Grenfell cladding fund ‘too late’

9 May 19

Charities and trade bodies have criticised the time it has taken the government to launch a £200m fund to remove Grenfell-style cladding from private high-rise buildings.

The fund will support work to remove the cladding – now banned from use on new high-rise buildings – from about 170 privately owned buildings.

“It is quite frankly unacceptable that so many private tower blocks have been left with dangerous cladding, leaving thousands of people living in fear,” said Terrie Alafat, chief executive of the Chartered Institute of Housing.

Announcing the move, Prime minister Theresa May said it was crucial to remove aluminium composite material cladding from high-rise buildings.

“It is of paramount importance that everybody is able to feel and be safe in their homes,” she said.

“Today I can confirm we will now be fully funding the replacement of cladding on high-rise private residential buildings so residents can feel confident they are secure in their homes.”

The prime minister noted that while some private building owners have taken responsibility for removing cladding “too many are continuing to pass on costs of removal and replacement to leaseholders.”

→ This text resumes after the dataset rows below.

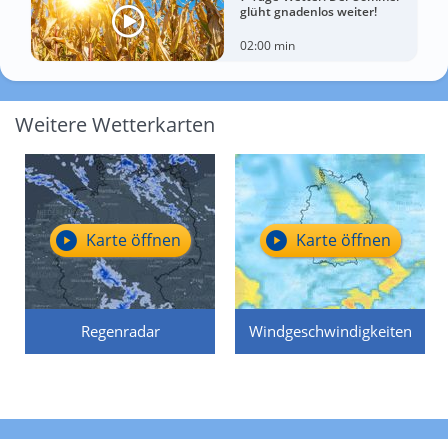
glüht gnadenlos weiter!
02:00 min
Weitere Wetterkarten
Karte öffnen
Karte öffnen
Regenradar
Windgeschwindigkeiten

Communities secretary James Brokenshire said: “Although temporary measures are in place to ensure people living in these buildings are safe, too many owners are treating this as a permanent fix.  

“Others are trying to pass on the costs to residents by threatening them with bills running to thousands of pounds.”

But opposition MPs, charities and trade bodies lamented the time taken to provide this funding.

Shadow housing secretary John Healey said it was “astonishing” that the funding had taken almost two years to deliver.

The government said figures show that work is yet to start on removing and replacing ACM cladding on 166 private buildings compared to 23 in the social sector.

It added that the fund will protect leaseholders from the cost of removing cladding, and building owners will have three months to access the new fund.

Polly Neate, chief executive of housing charity Shelter, said:  “It is a source of deep concern that nearly two years after the devastating Grenfell fire this dangerous cladding is still on buildings.

“It is vital that it is removed as quickly as possible. The first priority of any government must be to protect its citizens so we welcome today’s announcement.”

Lord Porter, chairman of the Local Government Association, said the announcement will come as an “enormous relief” to leaseholders.

“Since the LGA first raised their plight in 2017, we have been working with MHCLG to ensure the Treasury provided the necessary funding, and it is great that we have been listened to.” 

Last year, councils were given powers to enforce the removal of cladding from private buildings.